@Stryker Brown
Ask him for a Rent Roll and P&L.
Ask him do these represent normal operations going forward?
Review his expenses - do they make sense? If the Expense factor is below 30%, likely there's something missing. For smaller parks the expense ratio usually are higher (40%+)
Review his income - was the monthly income stream consistent? Did they factor in collections loss or vacancy?
Based your offer price on his current NOI (with your adjustments) divided by the market cap rate.
During the due diligence period, if you get it under contract, you'll have to try and confirm as many of the P&L assumptions as you can. If you find evidence (ie utilities were way higher than stated), you let the seller know what you found and see what explanation he gives. If there are enough issues, then you'll likely have to ask for a retrade on price.

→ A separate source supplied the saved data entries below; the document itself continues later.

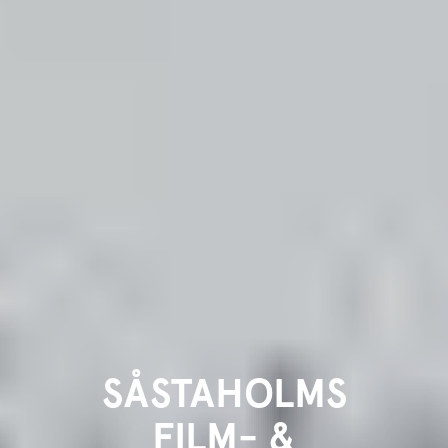
SÅSTAHOLMS
FILM- &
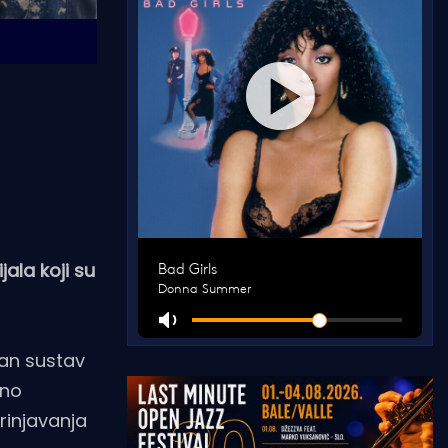
ala koji su
čan sustav
vno
rinjavanja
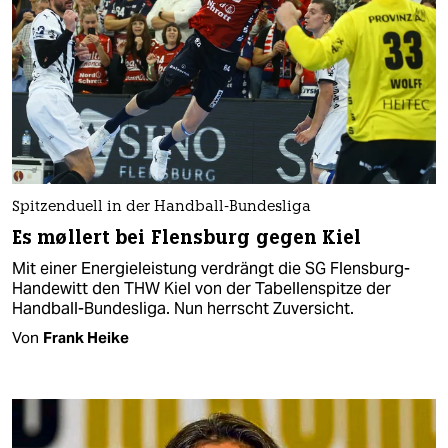
Spitzenduell in der Handball-Bundesliga
Es møllert bei Flensburg gegen Kiel
Mit einer Energieleistung verdrängt die SG Flensburg-
Handewitt den THW Kiel von der Tabellenspitze der
Handball-Bundesliga. Nun herrscht Zuversicht.
Von
Frank Heike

RE Cap Ex: Ask yourself - if I put in a $100K in cap ex, what value will I get from that? it's like remodeling a kitchen before you sell a home. If it costs $50K to remodel and it only adds $40K of value, then likely you won't do it. If the cap ex exceeds the value created, then you'll need to get some of that cap ex discounted from the price.
Instead of valuing the empty lots, think about what the exit price will look like and if you're going to offer more than the current value, ask yourself how much of the value add am I willing to pay for upfront?
The empty lots or 'undermarket rents' - that represents your value add that you earn for doing the work to drive the NOI. In a competitive bidding situation, you might have to pay more to win the deal. Just keep in mind the more you pay, the lower your return. Know what your walk away number is.
Also keep in mind that buyers set pricing, not sellers. If no one's willing to pay his $400K price then eventually, he'll have to come off that number
(note: I've been involved in deals where the seller is valuing the park based on the 'redevelopment' potential and not as an MHP - if there's a developer that's willing to pay, then they'll outbid me every time)
While buyers set pricing, though, sellers set timing! It may be awhile before the sellers are willing to accept what the true market value is.
That's where it pays to continually follow up.